» **HOW TO COMPLETE THIS TASK**:
Copy out every line of the data exactly; do not include the images.

» **Transcribed page contents**:
■ ■ ■

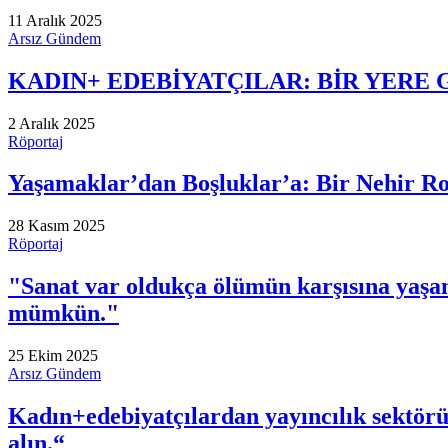
11 Aralık 2025
Arsız Gündem
KADIN+ EDEBİYATÇILAR: BİR YERE 
2 Aralık 2025
Röportaj
Yaşamaklar’dan Boşluklar’a: Bir Nehir R
28 Kasım 2025
Röportaj
"Sanat var oldukça ölümün karşısına yaşa
mümkün."
25 Ekim 2025
Arsız Gündem
Kadın+edebiyatçılardan yayıncılık sektörünü
alın.“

■ ■ ■

» **ANSWER TO THIS PROBLEM**:
11 Aralık 2025
Arsız Gündem
KADIN+ EDEBİYATÇILAR: BİR YERE 
2 Aralık 2025
Röportaj
Yaşamaklar’dan Boşluklar’a: Bir Nehir R
28 Kasım 2025
Röportaj
"Sanat var oldukça ölümün karşısına yaşa
mümkün."
25 Ekim 2025
Arsız Gündem
Kadın+edebiyatçılardan yayıncılık sektörünü
alın.“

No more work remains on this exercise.